3D-BBS: Global Localization for 3D Point Cloud Scan Matching Using Branch-and-Bound Algorithm

TL;DR

An accurate and fast 3D global localization method, 3D-BBS, that extends the existing branchand-bound (BnB)-based 2D scan matching (BBS) algorithm and proposes an efficient roto-translational space branching to improve the processing cost of BBS in 3D space.

Abstract

This paper presents an accurate and fast 3D global localization method, 3D-BBS, that extends the existing branch-and-bound (BnB)-based 2D scan matching (BBS) algorithm. To reduce memory consumption, we utilize a sparse hash table for storing hierarchical 3D voxel maps. To improve the processing cost of BBS in 3D space, we propose an efficient roto-translational space branching. Furthermore, we devise a batched BnB algorithm to fully leverage GPU parallel processing. Through experiments in simulated and real environments, we demonstrated that the 3D-BBS enabled accurate global localization with only a 3D LiDAR scan roughly aligned in the gravity direction and a 3D pre-built map.
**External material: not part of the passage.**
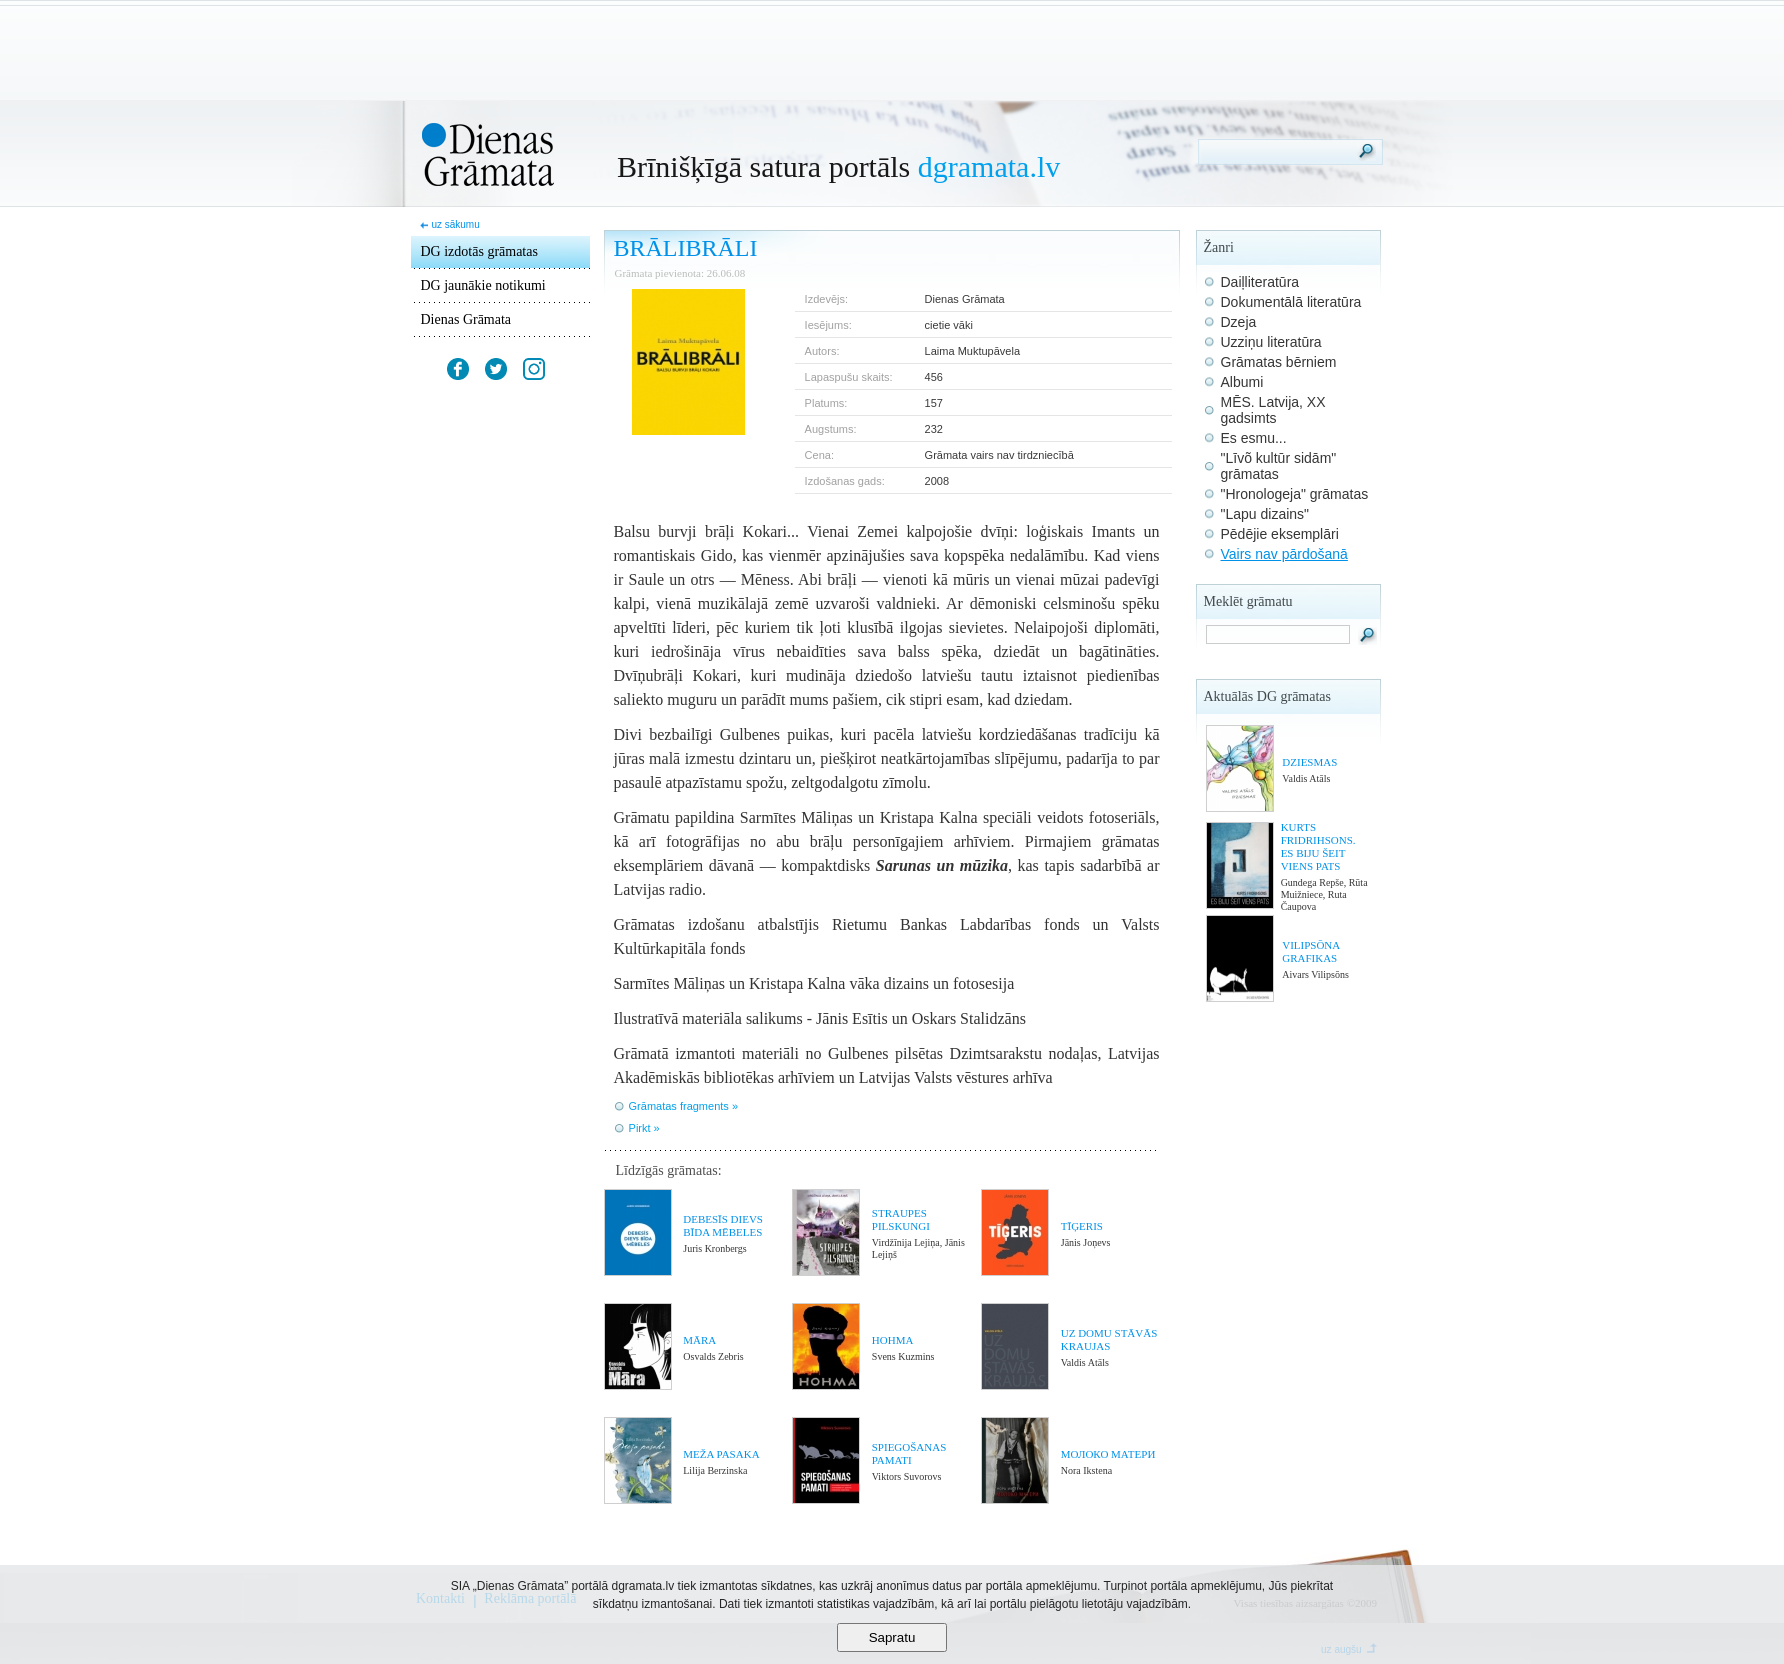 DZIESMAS (1309, 762)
This method required only 878 msec on average to perform global localization and outperformed state-of-the-art global registration methods in terms of accuracy and processing speed.

Figures (7)

• Figure 1: Overview of the proposed global localization.
• Figure 2: Overview of the branching operation in the proposed method. (a) Translational branching. (b) Roll and pitch angle branching. (c) Yaw angle branching.
• Figure 3: Simulated environment.
• Figure 4: 3D point cloud map in the experiment with the simulated environment. The map size is 211.0 $\times$ 729.7 $\times$ 68.5 $\rm{m^{3}}$. The total number of evaluation points represented by red dots is 295.
• Figure 5: Processing time of the configurations (a) - (i) in the simulated environment.